What about something like this?  If the shadow page can't be zapped because
something else was modifying it, just move on and deal with it next time.

	for ( ; to_zap; --to_zap) {
		...

		if (kvm_mmu_sp_dirty_logging_enabled(kvm, sp)) {
			spin_lock(&kvm->arch.tdp_mmu_pages_lock);
			unaccount_nx_huge_page(kvm, sp);
			spin_unlock(&kvm->arch.tdp_mmu_pages_lock);
		} else if (!tdp_mmu_zap_sp(...)) {
			flush = true;
		} else {
			spin_lock(&kvm->arch.tdp_mmu_pages_lock);
			list_move_tail(&sp->possible_nx_huge_page_link, kvm->
				       &kvm->arch.possible_nx_huge_pages);
			spin_unlock(&kvm->arch.tdp_mmu_pages_lock);
		}
	}

But jumping back to the "we actually can [hold tdp_mmu_pages_lock]", if the zap
is split into the actually CMPXCHG vs. handle_removed_pt() call, then the lock
can be held while walking+zapping.  And it's quite straightforward, if we're
willing to forego the sanity checks on the old_spte, which would require wrapping
the sp in a struct to create a tuple.

The only part that gives me pause is the fact that it's not super obvious that,
ignoring the tracepoint, handle_changed_spte() is just a fat wrapper for
handle_removed_pt() when zapping a SP.

Huh.  Actually, after a lot of fiddling and staring, there's a simpler solution,
and it would force us to comment/document an existing race that's subly ok.

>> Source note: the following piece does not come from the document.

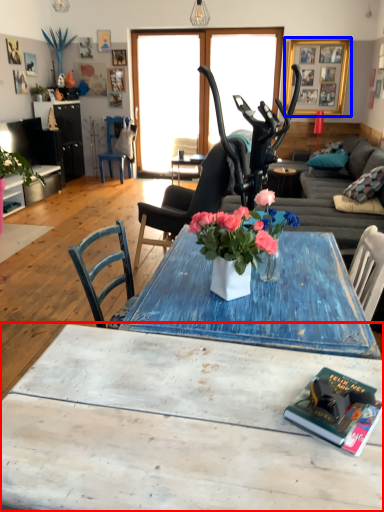 Question: Which of the following is the closest to the observer, coffee table (highlighted by a red box) or picture frame (highlighted by a blue box)?

Choices:
 (A) coffee table
 (B) picture frame

Answer: (A)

For the dirty logging case, the result of kvm_mmu_sp_dirty_logging_enabled() is
visible to the NX recovery thread before the memslot update task is guaranteed
to finish (or even start) kvm_mmu_zap_collapsible_sptes().  I.e. KVM could
unaccount an NX shadow page before it is zapped, and that could lead to a vCPU
replacing the shadow page with an NX huge page.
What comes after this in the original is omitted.